Visual C++ 6.0, the release prior to Visual C++.NET launched in February, deviated from official standards in 15 areas, accounting for that 60% score. Critics, meanwhile, charge that Visual Basic bears little resemblance to Basic.
Microsoft's problem with standards seems to be that it just can't stop itself from fiddling and tweaking to improve performance. Microsoft's fall-out with Santa Clara, California-based Sun Microsystems Inc, after all, centered over the company's implementation of Java which was optimized and speeded-up to suit Windows.
Microsoft's motives in moving C# and CLI to ISO coupled with driving greater compliance on Visual C++ appears to be three-fold. First, Microsoft wishes to be seen as a community player, no longer aloof in the far North West, working with customers via standards bodies.
Secondly, standards bodies ensure no radical shifts in strategy that cause problems for a food chain of tools, compiler and front-end vendors.
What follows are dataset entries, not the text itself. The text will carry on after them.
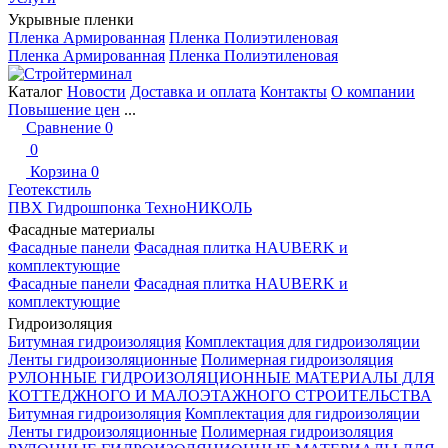
Укрывные пленки
Пленка Армированная
Пленка Полиэтиленовая
Пленка Армированная
Пленка Полиэтиленовая
Каталог
Новости
Доставка и оплата
Контакты
О компании
Повышение цен
...
Сравнение
0
0
Корзина
0
Геотекстиль
ПВХ Гидрошпонка ТехноНИКОЛЬ
Фасадные материалы
Фасадные панели
Фасадная плитка HAUBERK и
комплектующие
Фасадные панели
Фасадная плитка HAUBERK и
комплектующие
Гидроизоляция
Битумная гидроизоляция
Комплектация для гидроизоляции
Ленты гидроизоляционные
Полимерная гидроизоляция
РУЛОННЫЕ ГИДРОИЗОЛЯЦИОННЫЕ МАТЕРИАЛЫ ДЛЯ
КОТТЕДЖНОГО И МАЛОЭТАЖНОГО СТРОИТЕЛЬСТВА
Битумная гидроизоляция
Комплектация для гидроизоляции
Ленты гидроизоляционные
Полимерная гидроизоляция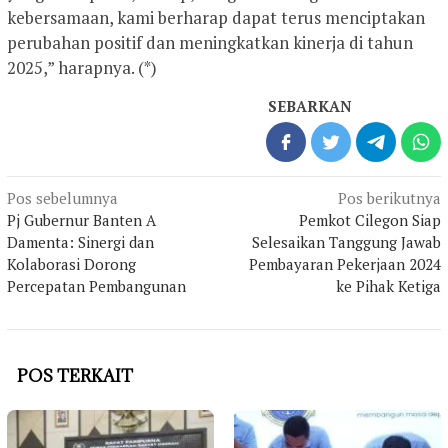
kebersamaan, kami berharap dapat terus menciptakan
perubahan positif dan meningkatkan kinerja di tahun
2025,” harapnya. (*)
SEBARKAN
Navigasi
Pos sebelumnya
Pos berikutnya
pos
Pj Gubernur Banten A
Pemkot Cilegon Siap
Damenta: Sinergi dan
Selesaikan Tanggung Jawab
Kolaborasi Dorong
Pembayaran Pekerjaan 2024
Percepatan Pembangunan
ke Pihak Ketiga
POS TERKAIT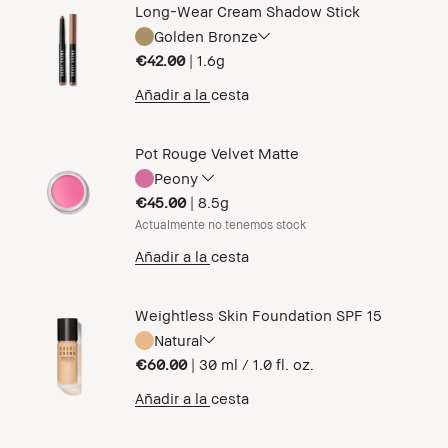
Long-Wear Cream Shadow Stick
Golden Bronze
€42.00
|
1.6g
Añadir a la cesta
Pot Rouge Velvet Matte
Peony
€45.00
|
8.5g
Actualmente no tenemos stock
Añadir a la cesta
Weightless Skin Foundation SPF 15
Natural
€60.00
|
30 ml / 1.0 fl. oz.
Añadir a la cesta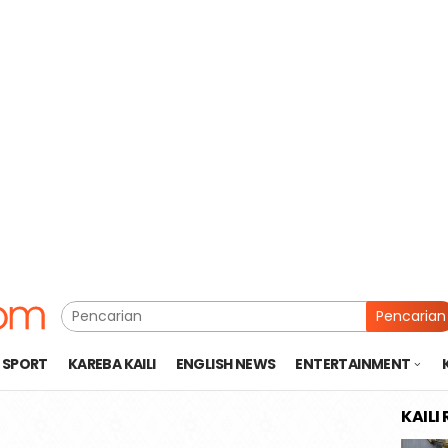
Pencarian
SPORT
KAREBA KAILI
ENGLISH NEWS
ENTERTAINMENT
KAILI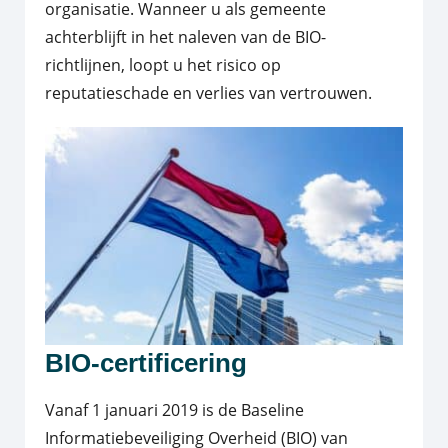
organisatie. Wanneer u als gemeente
achterblijft in het naleven van de BIO-
richtlijnen, loopt u het risico op
reputatieschade en verlies van vertrouwen.
BIO-certificering
Vanaf 1 januari 2019 is de Baseline
Informatiebeveiliging Overheid (BIO) van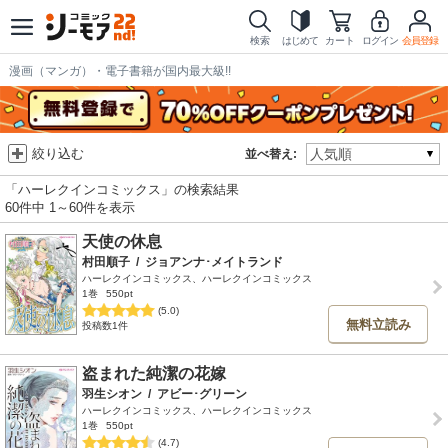
検索
はじめて
カート
ログイン
会員登録
漫画（マンガ）・電子書籍が国内最大級!!
絞り込む
並べ替え:
「ハーレクインコミックス」の検索結果
60件中 1～60件を表示
天使の休息
村田順子
/
ジョアンナ･メイトランド
ハーレクインコミックス、ハーレクインコミックス
1巻
550pt
(5.0)
無料立読み
投稿数1件
盗まれた純潔の花嫁
羽生シオン
/
アビー･グリーン
ハーレクインコミックス、ハーレクインコミックス
1巻
550pt
(4.7)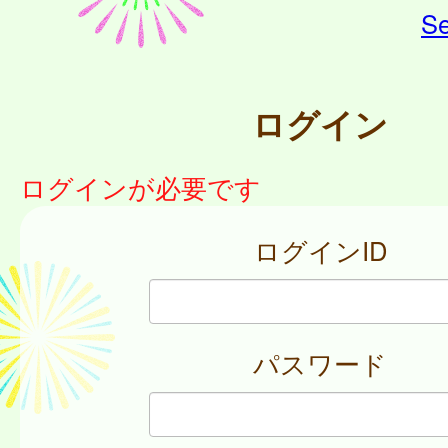
Se
ログイン
ログインが必要です
ログインID
パスワード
Finally, Visual C++.NET program manager Nick Hodapp said developers are becoming more sophisticated. This requires a closer conformity and support for advanced features contained in the official ISO/ANSI standard but currently lacking in Microsoft's implementation.
Microsoft attempted to close the gap in Visual Studio.NET, remedying six features defined by the standard but missing in Visual C++. The planned Everett release goes further with support for partial specialization of class templates and partial ordering of function templates. Visual C++ developers have been using a series of work-arounds to attain these features, but Microsoft believes the time is now right for adoption.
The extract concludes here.